**Work instructions**
Return a copy of every line in the records that includes the word "باید".

**Stored data**
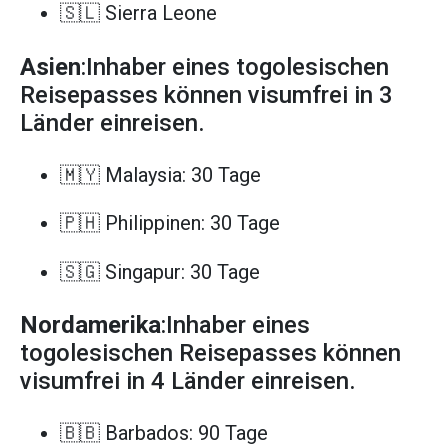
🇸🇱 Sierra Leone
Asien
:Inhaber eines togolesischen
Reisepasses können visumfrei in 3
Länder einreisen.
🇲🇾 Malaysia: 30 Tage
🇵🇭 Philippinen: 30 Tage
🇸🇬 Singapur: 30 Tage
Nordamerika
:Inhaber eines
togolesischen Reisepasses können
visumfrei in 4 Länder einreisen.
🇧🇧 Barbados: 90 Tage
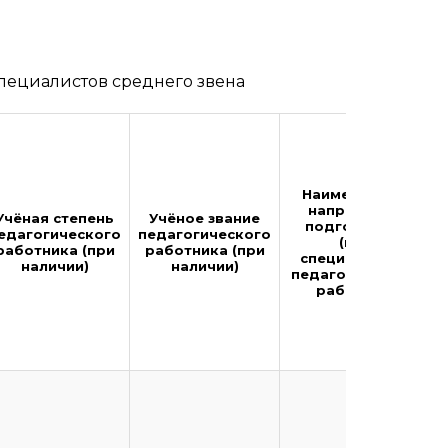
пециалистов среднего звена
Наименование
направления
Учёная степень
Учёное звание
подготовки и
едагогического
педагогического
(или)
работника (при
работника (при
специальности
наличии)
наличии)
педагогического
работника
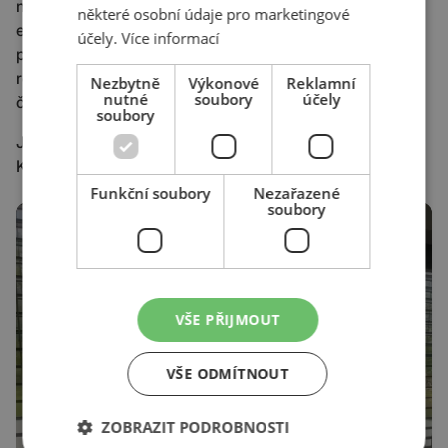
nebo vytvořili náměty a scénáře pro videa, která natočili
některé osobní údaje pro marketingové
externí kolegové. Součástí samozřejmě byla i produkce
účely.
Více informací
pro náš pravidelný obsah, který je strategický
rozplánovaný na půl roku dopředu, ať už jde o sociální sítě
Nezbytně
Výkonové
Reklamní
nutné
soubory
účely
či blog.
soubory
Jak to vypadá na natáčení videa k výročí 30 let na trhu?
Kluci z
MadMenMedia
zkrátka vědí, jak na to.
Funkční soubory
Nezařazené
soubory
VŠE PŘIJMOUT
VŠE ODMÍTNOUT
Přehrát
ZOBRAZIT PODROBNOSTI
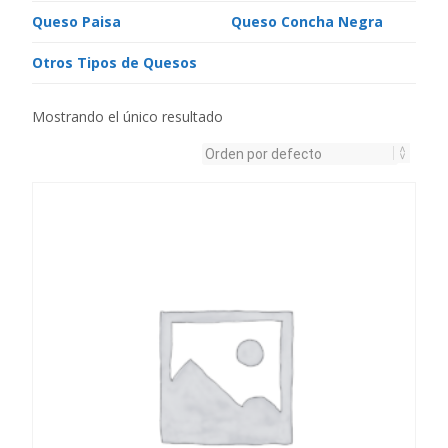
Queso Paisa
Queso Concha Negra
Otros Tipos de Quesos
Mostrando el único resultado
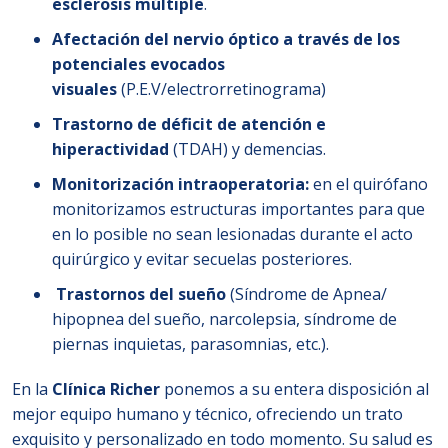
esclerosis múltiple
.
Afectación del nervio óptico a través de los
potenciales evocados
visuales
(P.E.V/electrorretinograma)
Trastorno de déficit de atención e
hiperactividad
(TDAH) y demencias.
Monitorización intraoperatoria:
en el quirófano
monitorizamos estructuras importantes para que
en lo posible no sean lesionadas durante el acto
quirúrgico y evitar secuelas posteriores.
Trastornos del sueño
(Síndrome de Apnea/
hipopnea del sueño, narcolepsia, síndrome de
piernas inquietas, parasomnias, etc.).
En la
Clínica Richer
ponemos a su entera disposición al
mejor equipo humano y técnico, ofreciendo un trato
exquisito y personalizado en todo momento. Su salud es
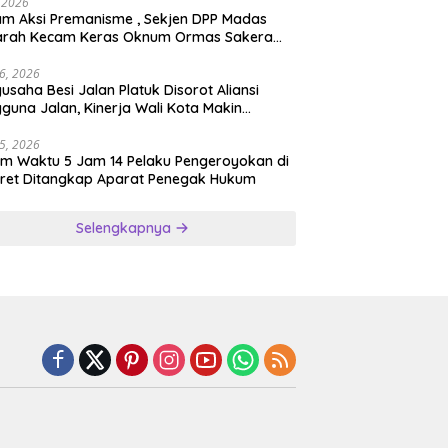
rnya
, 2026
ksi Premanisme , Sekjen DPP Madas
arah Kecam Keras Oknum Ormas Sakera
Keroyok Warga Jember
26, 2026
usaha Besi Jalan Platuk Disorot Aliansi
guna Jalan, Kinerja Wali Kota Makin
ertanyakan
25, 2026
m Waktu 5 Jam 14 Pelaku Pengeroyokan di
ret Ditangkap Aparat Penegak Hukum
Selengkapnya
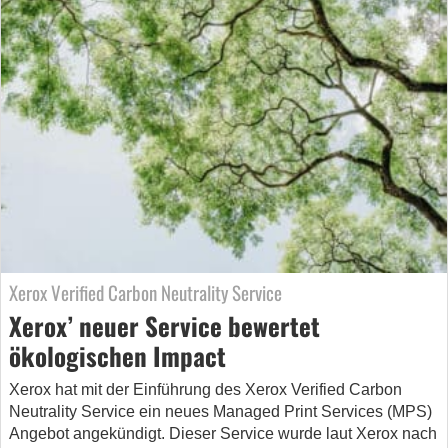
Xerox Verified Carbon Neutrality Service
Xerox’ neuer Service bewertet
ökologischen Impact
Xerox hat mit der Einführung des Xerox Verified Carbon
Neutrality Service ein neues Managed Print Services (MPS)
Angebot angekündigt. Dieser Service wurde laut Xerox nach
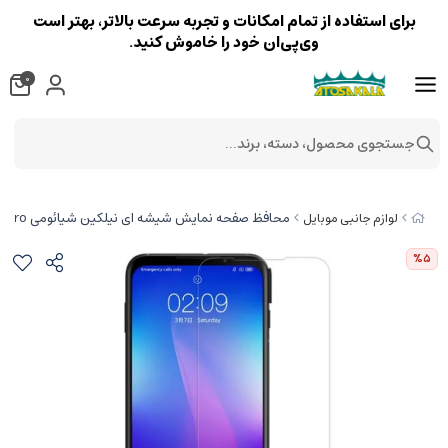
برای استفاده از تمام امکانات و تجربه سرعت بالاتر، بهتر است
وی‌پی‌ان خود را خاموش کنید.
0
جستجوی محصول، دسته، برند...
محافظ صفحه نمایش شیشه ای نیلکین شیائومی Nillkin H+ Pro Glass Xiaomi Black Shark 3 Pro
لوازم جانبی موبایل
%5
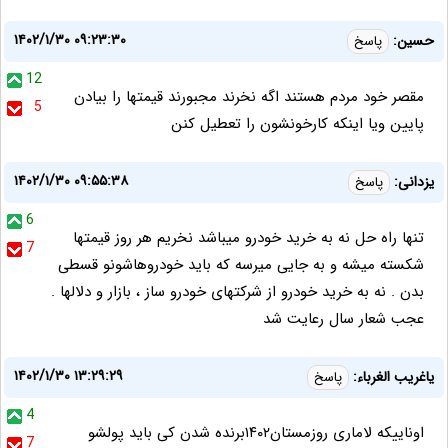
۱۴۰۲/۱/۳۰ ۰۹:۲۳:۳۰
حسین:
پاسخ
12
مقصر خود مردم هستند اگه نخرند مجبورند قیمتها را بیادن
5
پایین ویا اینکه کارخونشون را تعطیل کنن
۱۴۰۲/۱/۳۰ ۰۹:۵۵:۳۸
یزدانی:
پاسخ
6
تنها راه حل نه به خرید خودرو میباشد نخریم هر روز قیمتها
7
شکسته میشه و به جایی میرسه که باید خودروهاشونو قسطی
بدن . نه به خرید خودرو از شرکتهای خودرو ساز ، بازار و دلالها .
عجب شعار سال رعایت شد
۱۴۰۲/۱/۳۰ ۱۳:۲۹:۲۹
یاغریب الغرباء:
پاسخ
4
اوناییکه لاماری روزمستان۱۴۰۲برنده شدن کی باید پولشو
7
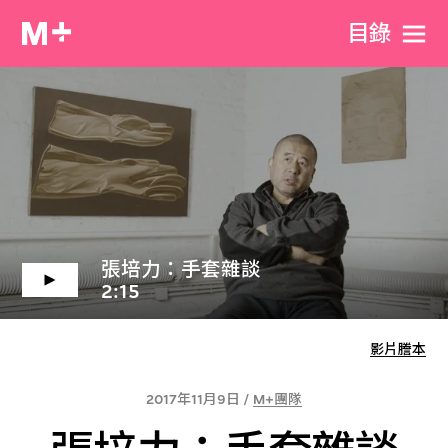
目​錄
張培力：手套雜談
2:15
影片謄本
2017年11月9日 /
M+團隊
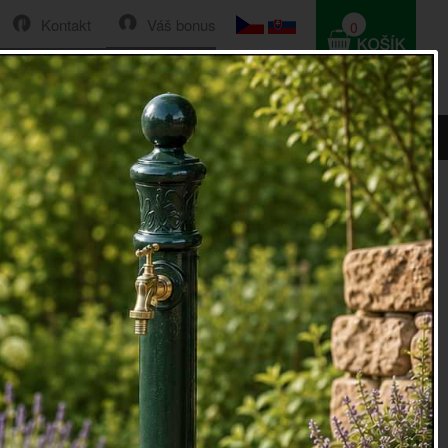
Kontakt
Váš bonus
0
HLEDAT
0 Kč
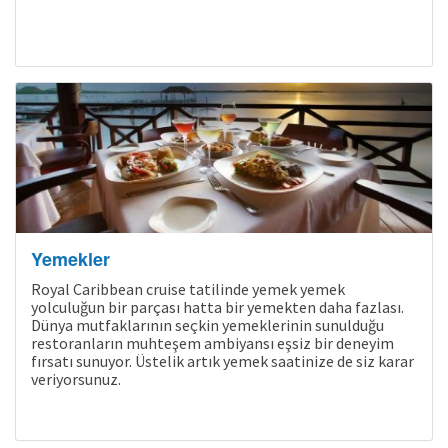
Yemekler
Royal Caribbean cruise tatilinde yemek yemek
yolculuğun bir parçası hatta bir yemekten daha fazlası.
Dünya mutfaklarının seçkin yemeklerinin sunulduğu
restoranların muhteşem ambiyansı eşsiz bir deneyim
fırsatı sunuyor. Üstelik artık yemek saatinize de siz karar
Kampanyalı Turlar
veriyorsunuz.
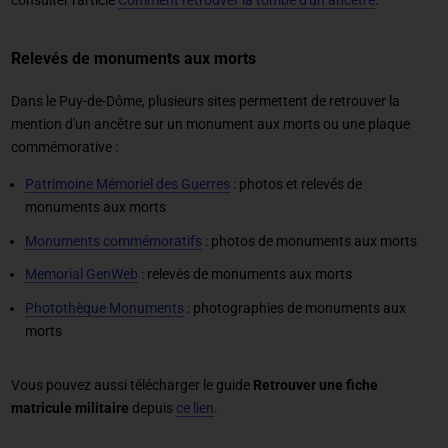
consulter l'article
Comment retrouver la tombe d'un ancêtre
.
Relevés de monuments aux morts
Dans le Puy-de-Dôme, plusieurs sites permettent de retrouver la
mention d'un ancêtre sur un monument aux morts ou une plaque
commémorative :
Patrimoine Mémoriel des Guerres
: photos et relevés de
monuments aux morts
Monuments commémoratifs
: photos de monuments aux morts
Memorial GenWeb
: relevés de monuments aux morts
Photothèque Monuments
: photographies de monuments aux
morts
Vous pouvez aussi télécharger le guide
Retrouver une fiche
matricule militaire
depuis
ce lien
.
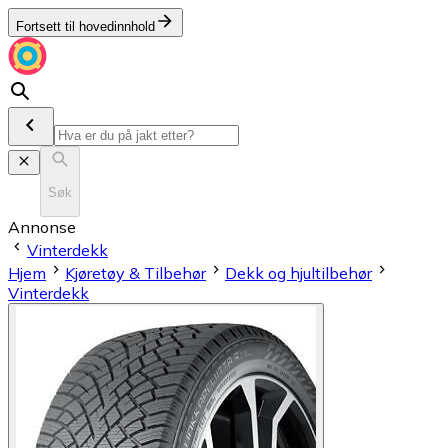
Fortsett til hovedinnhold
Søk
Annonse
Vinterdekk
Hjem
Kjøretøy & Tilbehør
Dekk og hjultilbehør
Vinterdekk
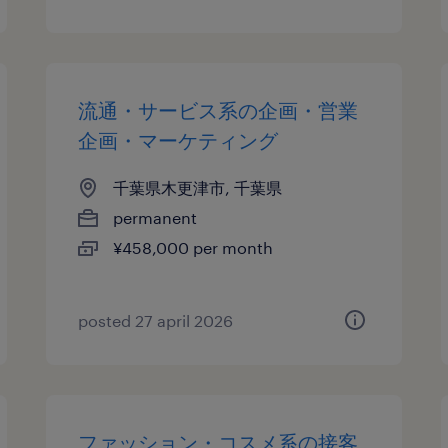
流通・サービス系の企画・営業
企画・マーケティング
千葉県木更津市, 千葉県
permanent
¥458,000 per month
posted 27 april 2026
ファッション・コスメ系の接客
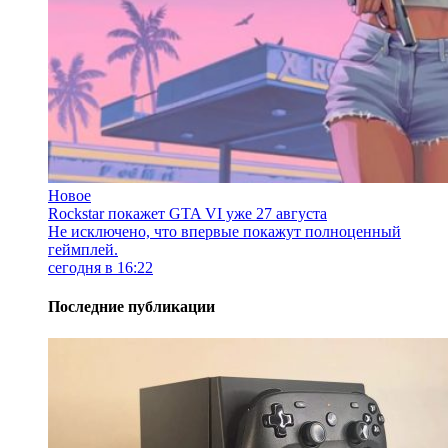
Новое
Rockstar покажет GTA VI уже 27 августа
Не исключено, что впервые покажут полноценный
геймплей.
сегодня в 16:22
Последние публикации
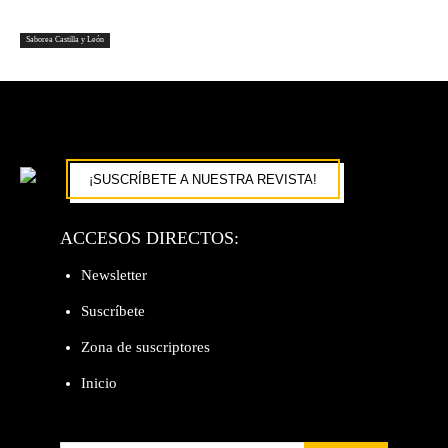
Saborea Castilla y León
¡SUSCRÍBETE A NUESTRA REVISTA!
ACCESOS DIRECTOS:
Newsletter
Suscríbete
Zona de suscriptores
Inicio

**Response area**
شکسته میشه و به جایی میرسه که باید خودروهاشونو قسطی
اوناییکه لاماری روزمستان۱۴۰۲برنده شدن کی باید پولشو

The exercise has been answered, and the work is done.